In 1985, when I was a sophomore in college, I received as a holiday gift the original London cast recording of Les Misérables. This album came to the States long before the show ever did, and I became instantly obsessed with it. I was a serious acting student in a theatre program and to me this show represented a bridge between my two favorite theatre genres, classical theatre and musical theatre. Imagine-- an epic pop opera based on great literature produced by the Royal Shakespeare Company! I was in heaven.
Sometime over the next year or so, the tour of the show came through Boston and I went. I can still remember the impact the original production had on me... it was so sweeping, so impassioned, with such spectacular stagecraft. The finale literally lifted me out of my seat. So great was my appreciation of the show, I did the Marius/Eponine duet, "A Little Fall of Rain" for my senior showcase presentation.

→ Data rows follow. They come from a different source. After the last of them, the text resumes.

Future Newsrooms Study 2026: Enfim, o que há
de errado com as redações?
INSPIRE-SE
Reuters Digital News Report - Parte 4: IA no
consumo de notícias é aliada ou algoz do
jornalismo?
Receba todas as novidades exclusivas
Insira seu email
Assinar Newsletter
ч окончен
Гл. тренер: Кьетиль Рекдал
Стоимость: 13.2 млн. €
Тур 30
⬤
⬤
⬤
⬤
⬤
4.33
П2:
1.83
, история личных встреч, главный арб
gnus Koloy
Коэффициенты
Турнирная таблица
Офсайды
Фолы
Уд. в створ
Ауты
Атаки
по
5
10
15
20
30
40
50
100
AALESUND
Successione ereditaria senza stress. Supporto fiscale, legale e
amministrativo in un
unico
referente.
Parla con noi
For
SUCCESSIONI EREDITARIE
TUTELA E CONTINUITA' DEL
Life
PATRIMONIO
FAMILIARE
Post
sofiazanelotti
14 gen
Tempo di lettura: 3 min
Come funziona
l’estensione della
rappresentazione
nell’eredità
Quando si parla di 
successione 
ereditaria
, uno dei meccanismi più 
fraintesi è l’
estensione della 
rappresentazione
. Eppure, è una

I moved to New York right after graduating college, and was here less than a year before I returned to Boston to get more experience and be better prepared for the demands of life in NYC. But during that brief time I was here, I went to every single audition for the Broadway production of Les Misérables I could get into. I was 22 years old, ambitious and in love with the idea of being one of those guys on the barricade. After several calls where I got 'typed out' each time, the casting director, Vinnie Liff, took me aside, put his arm around me and, after praising my singing and my audition, told me I was simply too short for the show. I was disappointed but am to this day grateful to Mr. Liff (may he rest in peace) for being so generous to tell me why this coveted show was out of my reach.

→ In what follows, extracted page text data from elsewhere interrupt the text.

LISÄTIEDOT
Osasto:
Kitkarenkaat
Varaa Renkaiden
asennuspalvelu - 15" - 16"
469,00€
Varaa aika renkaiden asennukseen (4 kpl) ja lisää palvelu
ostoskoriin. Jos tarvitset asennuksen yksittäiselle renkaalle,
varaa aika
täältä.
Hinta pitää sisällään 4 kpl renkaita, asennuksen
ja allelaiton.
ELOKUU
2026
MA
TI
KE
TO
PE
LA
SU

Well, fast forward over 25 years and I am now a character actor, with a new goal: to play the show-stealing, shameless, hilarious and villainous Thénardier. Over the past few years I have done numerous auditions for the role for regional theatre productions and for the recent 25th anniversary tour... chasing the part with the same determination with which I chased John Adams in 1776. It always seemed I was losing the role to an actor who, without the aid of makeup or costume, looked more 'charactery.' But I knew that I had the stuff to bring both the comedy and the chilling evil of the character and the transformative ability to look the part as well.
Fortunately, director DJ Salisbury and Orlando Shakespeare Theater Artistic Director Jim Helsinger 'got it' this season, and have cast me in what will be the most ambitious production in the theatre's history, amidst a company that includes Broadway greats like Davis Gaines, and dear friends like the sublime Lianne Marie Dobbs, whose successful debut cabaret act I directed here in New York. In just a couple weeks I will become the 'master of the house' and finally get to be a part of this fabulous piece of musical theatre, fulfilling an ambition I've cherished for nearly 30 years!